Specifically, Assembly Bill (AB) 13, titled the Automated Decision System Accountability Act of 2021, would require any business in California that provides a program or device using an automated decision system, or ADS, to establish processes to continually test for biases during its development and usage, and to conduct an impact assessment to determine any disproportionate impacts on protected classes.
“As more entities develop and rely on the use of algorithm-driven systems in making critical decisions, we need to mitigate any negative impacts they present to people’s lives,” said Assemblymember Ed Chau. “Establishing accountability and transparency measures for these systems is increasingly urgent, especially as we seek to rebuild our economy in an equitable way following the impacts of COVID-19. If we take no action now, it will become increasingly difficult to implement these regulations since more entities will have deployed an ADS infrastructure without consideration for these issues.”

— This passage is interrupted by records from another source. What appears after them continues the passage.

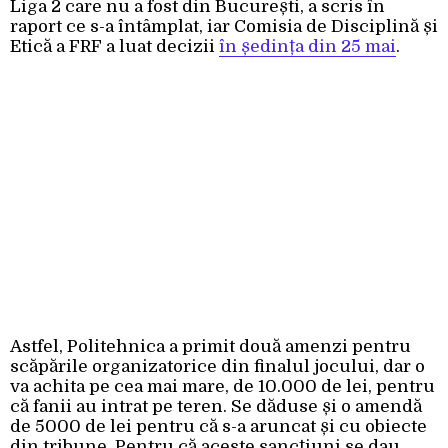
Liga 2 care nu a fost din București, a scris în
raport ce s-a întâmplat, iar Comisia de Disciplină și
Etică a FRF a luat decizii
în ședința din 25 mai
.
Astfel, Politehnica a primit două amenzi pentru
scăpările organizatorice din finalul jocului, dar o
va achita pe cea mai mare, de 10.000 de lei, pentru
că fanii au intrat pe teren. Se dăduse și o amendă
de 5000 de lei pentru că s-a aruncat și cu obiecte
din tribune. Pentru că aceste sancțiuni se dau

According to a 2019 report by The Brookings Institution’s Artificial Intelligence and Emerging Technology Initiative, “algorithmic or automated decision systems use data and statistical analyses to classify people and assess their eligibility for a benefit or penalty.” The application of these systems can assist with credit decisions, employment screening, insurance eligibility, and marketing, as well as the delivery of government services, criminal justice sentencing, and probation decisions.
A survey released in 2018 by the Pew Research Center found that public attitudes toward algorithmic decision-making reflect concern that many of these systems simply reinforce existing biases and disparities under the guise of algorithmic neutrality. The survey revealed that six-in-ten Americans (58%) feel that computer programs will always reflect the biases of the people who designed them, and their use is unacceptable due to concerns around data privacy, fairness, and overall effectiveness.
”Algorithmic bias is shockingly common, and affects everything from policing to decisions on who gets a mortgage or is admitted to college,” said Greenlining Institute Technology Equity Legal Counsel Vinhcent Le, who is currently completing a report on algorithmic bias to be released next year. “The bias built into these automated decision systems is usually unintentional, but it does real harm to people of color and women. We need accountability and transparency to begin to fix deeply flawed systems.”
The Greenlining Institute is the sponsor of the Automated Decision System Accountability Act of 2021.
Assemblymember Ed Chau represents the 49th Assembly District, comprised of the communities of Alhambra, Arcadia, El Monte, Monterey Park, Rosemead, San Gabriel, San Marino, Temple City and portions of Montebello, and South El Monte.